**Exercise brief**
All lines from the opening of the material up to and including the line with "当院では正しいブラッシング方法を指導し、身近" should be transcribed exactly, pictures excepted.

**The data**
_____

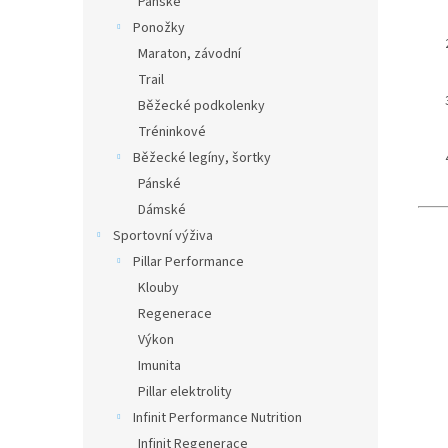
Pánské
Ponožky
Maraton, závodní
Trail
Běžecké podkolenky
Tréninkové
Běžecké legíny, šortky
Pánské
Dámské
Sportovní výživa
Pillar Performance
Klouby
Regenerace
Výkon
Imunita
Pillar elektrolity
Infinit Performance Nutrition
Infinit Regenerace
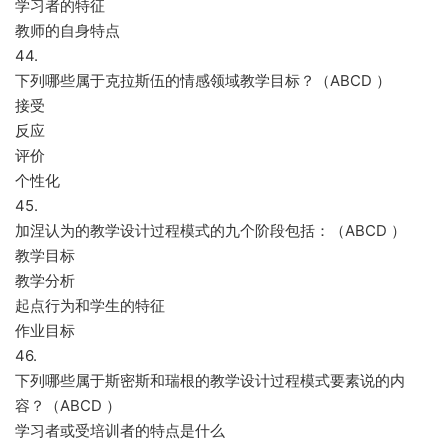
学习者的特征
教师的自身特点
44.
下列哪些属于克拉斯伍的情感领域教学目标？（ABCD ）
接受
反应
评价
个性化
45.
加涅认为的教学设计过程模式的九个阶段包括：（ABCD ）
教学目标
教学分析
起点行为和学生的特征
作业目标
46.
下列哪些属于斯密斯和瑞根的教学设计过程模式要素说的内
容？（ABCD ）
学习者或受培训者的特点是什么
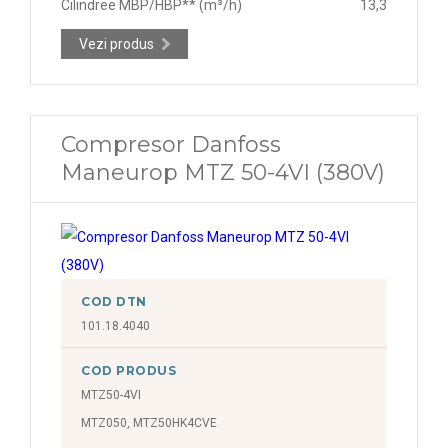
Cilindree MBP/HBP** (m³/h)
13,3
Vezi produs
Compresor Danfoss
Maneurop MTZ 50-4VI (380V)
COD DTN
101.18.4040
COD PRODUS
MTZ50-4VI
MTZ050, MTZ50HK4CVE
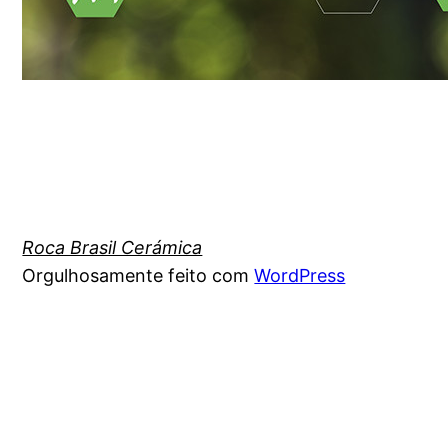
Roca Brasil Cerámica
Orgulhosamente feito com
WordPress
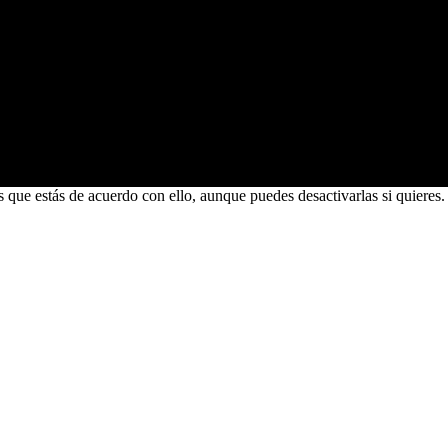
s que estás de acuerdo con ello, aunque puedes desactivarlas si quieres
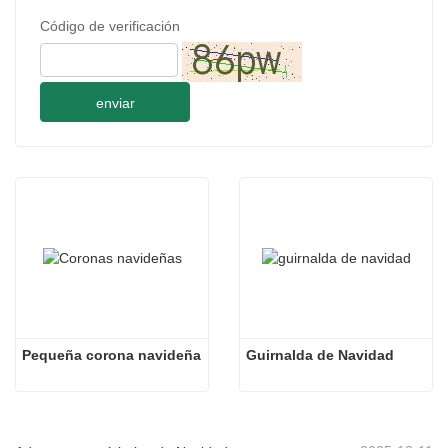
Código de verificación
enviar
Pequeña corona navideña
Guirnalda de Navidad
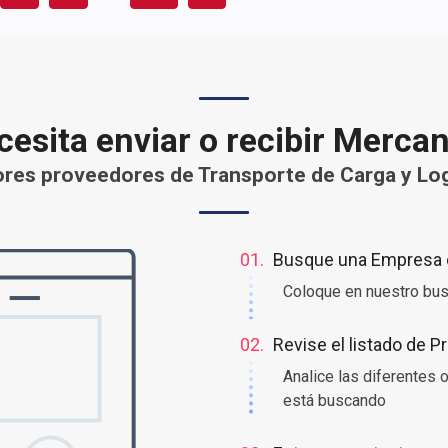
esita enviar o recibir Merca
res proveedores de Transporte de Carga y Log
01.
Busque una Empresa o
Coloque en nuestro bus
02.
Revise el listado de 
Analice las diferentes
está buscando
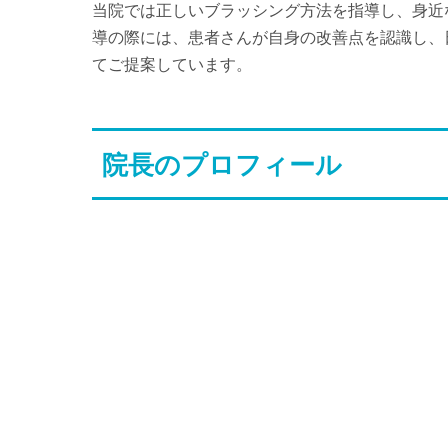
当院では正しいブラッシング方法を指導し、身近
導の際には、患者さんが自身の改善点を認識し、
てご提案しています。
院長のプロフィール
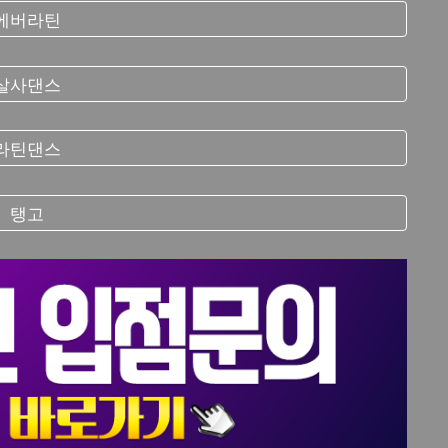
에버라틴
살사댄스
라틴댄스
탱고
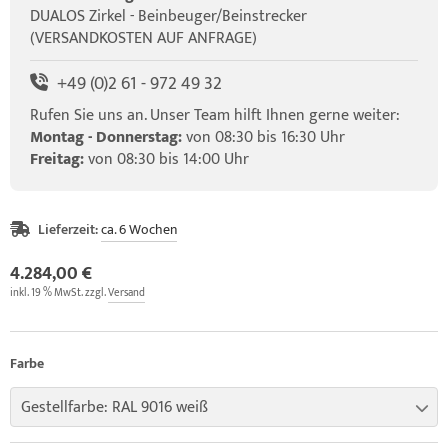
DUALOS Zirkel - Beinbeuger/Beinstrecker
(VERSANDKOSTEN AUF ANFRAGE)
+49 (0)2 61 - 972 49 32
Rufen Sie uns an. Unser Team hilft Ihnen gerne weiter:
Montag - Donnerstag:
von 08:30 bis 16:30 Uhr
Freitag:
von 08:30 bis 14:00 Uhr
Lieferzeit:
ca. 6 Wochen
4.284,00 €
inkl. 19 % MwSt. zzgl.
Versand
Farbe
Gestellfarbe: RAL 9016 weiß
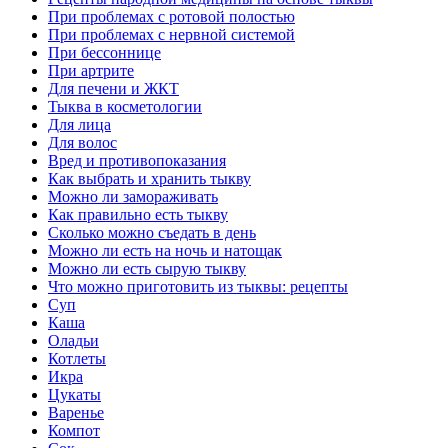
При проблемах с ротовой полостью
При проблемах с нервной системой
При бессоннице
При артрите
Для печени и ЖКТ
Тыква в косметологии
Для лица
Для волос
Вред и противопоказания
Как выбрать и хранить тыкву
Можно ли замораживать
Как правильно есть тыкву
Сколько можно съедать в день
Можно ли есть на ночь и натощак
Можно ли есть сырую тыкву
Что можно приготовить из тыквы: рецепты
Суп
Каша
Оладьи
Котлеты
Икра
Цукаты
Варенье
Компот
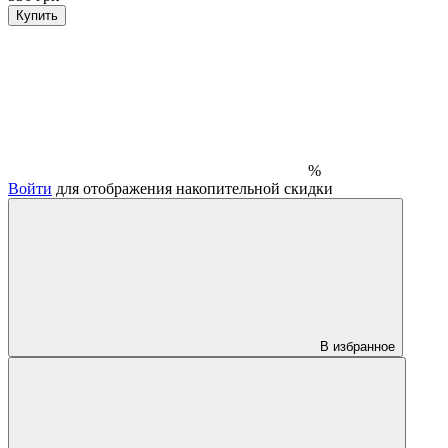
Купить
%
Войти
для отображения накопительной скидки
В избранное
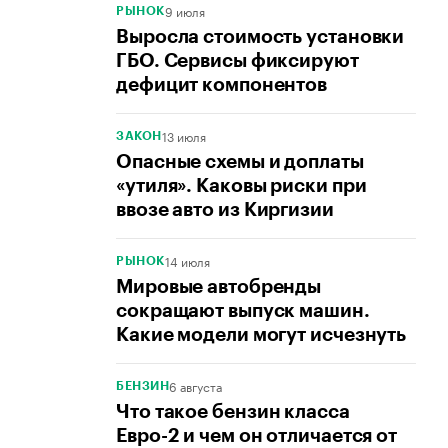
9 июля
РЫНОК
Выросла стоимость установки
ГБО. Сервисы фиксируют
дефицит компонентов
13 июля
ЗАКОН
Опасные схемы и доплаты
«утиля». Каковы риски при
ввозе авто из Киргизии
14 июля
РЫНОК
Мировые автобренды
сокращают выпуск машин.
Какие модели могут исчезнуть
6 августа
БЕНЗИН
Что такое бензин класса
Евро-2 и чем он отличается от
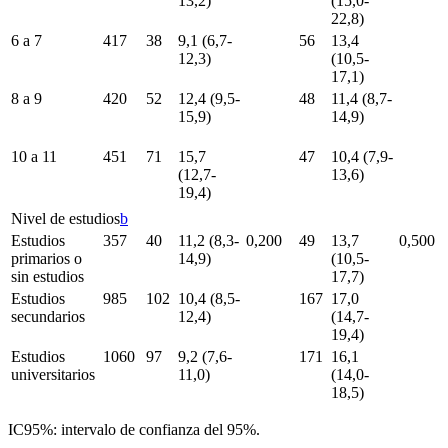
13,2)
(15,0-
22,8)
6 a 7
417
38
9,1 (6,7-
56
13,4
12,3)
(10,5-
17,1)
8 a 9
420
52
12,4 (9,5-
48
11,4 (8,7-
15,9)
14,9)
10 a 11
451
71
15,7
47
10,4 (7,9-
(12,7-
13,6)
19,4)
Nivel de estudios
b
Estudios
357
40
11,2 (8,3-
0,200
49
13,7
0,500
primarios o
14,9)
(10,5-
sin estudios
17,7)
Estudios
985
102
10,4 (8,5-
167
17,0
secundarios
12,4)
(14,7-
19,4)
Estudios
1060
97
9,2 (7,6-
171
16,1
universitarios
11,0)
(14,0-
18,5)
IC95%: intervalo de confianza del 95%.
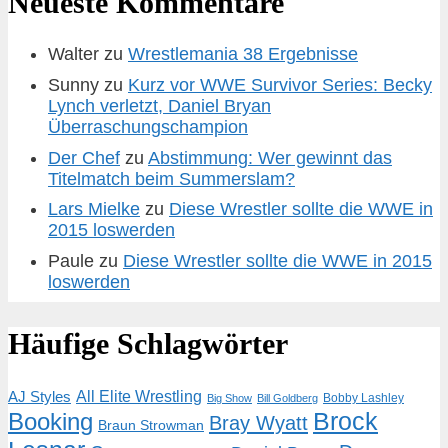
Neueste Kommentare
Walter
zu
Wrestlemania 38 Ergebnisse
Sunny
zu
Kurz vor WWE Survivor Series: Becky
Lynch verletzt, Daniel Bryan
Überraschungschampion
Der Chef
zu
Abstimmung: Wer gewinnt das
Titelmatch beim Summerslam?
Lars Mielke
zu
Diese Wrestler sollte die WWE in
2015 loswerden
Paule
zu
Diese Wrestler sollte die WWE in 2015
loswerden
Häufige Schlagwörter
AJ Styles
All Elite Wrestling
Bobby Lashley
Big Show
Bill Goldberg
Brock
Booking
Bray Wyatt
Braun Strowman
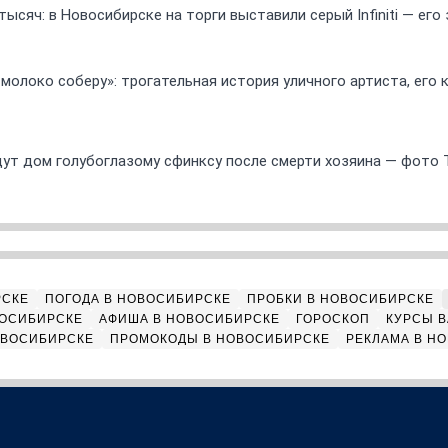
ысяч: в Новосибирске на торги выставили серый Infiniti — ег
 молоко соберу»: трогательная история уличного артиста, его
ут дом голубоглазому сфинксу после смерти хозяина — фото 
РСКЕ
ПОГОДА В НОВОСИБИРСКЕ
ПРОБКИ В НОВОСИБИРСКЕ
ВОСИБИРСКЕ
АФИША В НОВОСИБИРСКЕ
ГОРОСКОП
КУРСЫ В
ОВОСИБИРСКЕ
ПРОМОКОДЫ В НОВОСИБИРСКЕ
РЕКЛАМА В Н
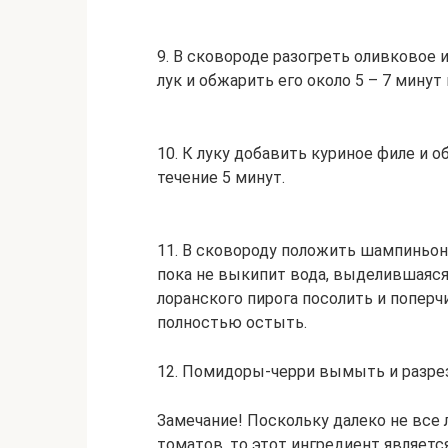
9. В сковороде разогреть оливковое 
лук и обжарить его около 5 – 7 минут
10. К луку добавить куриное филе и о
течение 5 минут.
11. В сковороду положить шампиньоны
пока не выкипит вода, выделившаяся 
лоранского пирога посолить и поперч
полностью остыть.
12. Помидоры-черри вымыть и разрез
Замечание! Поскольку далеко не все
томатов, то этот ингредиент являет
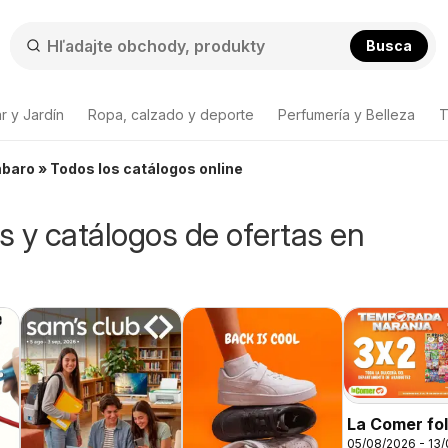
Busca
r y Jardín
Ropa, calzado y deporte
Perfumería y Belleza
T
baro » Todos los catálogos online
os y catálogos de ofertas en
La Comer fol
05/08/2026 - 13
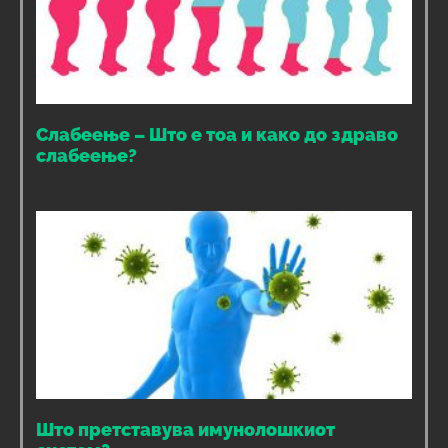
Слабеење – Што е тоа и како до здраво
слабеење?
Што претставува имунолошкиот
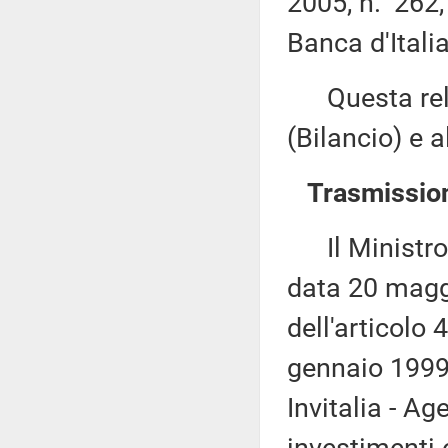
2005, n. 262, 
Banca d'Itali
Questa rela
(Bilancio) e 
Trasmission
Il Ministro d
data 20 magg
dell'articolo 
gennaio 1999, 
Invitalia - Ag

_____

**Written answer**
Pánské
Ponožky
Maraton, závodní
Trail
Běžecké podkolenky
Tréninkové
Běžecké legíny, šortky
Pánské
Dámské
Sportovní výživa
Pillar Performance
Klouby
Regenerace
Výkon
Imunita
Pillar elektrolity
Infinit Performance Nutrition
Infinit Regenerace
学习者的特征
教师的自身特点
44.
下列哪些属于克拉斯伍的情感领域教学目标？（ABCD ）
接受
反应
评价
个性化
45.
加涅认为的教学设计过程模式的九个阶段包括：（ABCD ）
教学目标
教学分析
起点行为和学生的特征
作业目标
46.
下列哪些属于斯密斯和瑞根的教学设计过程模式要素说的内
容？（ABCD ）
学习者或受培训者的特点是什么
Cilindree MBP/HBP** (m³/h)
13,3
Vezi produs
Compresor Danfoss
Maneurop MTZ 50-4VI (380V)
COD DTN
101.18.4040
COD PRODUS
MTZ50-4VI
MTZ050, MTZ50HK4CVE
Roca Brasil Cerámica
Orgulhosamente feito com
WordPress
s que estás de acuerdo con ello, aunque puedes desactivarlas si quieres
Código de verificación
enviar
Pequeña corona navideña
Guirnalda de Navidad
esita enviar o recibir Merca
res proveedores de Transporte de Carga y Log
01.
Busque una Empresa o
Coloque en nuestro bus
02.
Revise el listado de 
Analice las diferentes
está buscando
当院では正しいブラッシング方法を指導し、身近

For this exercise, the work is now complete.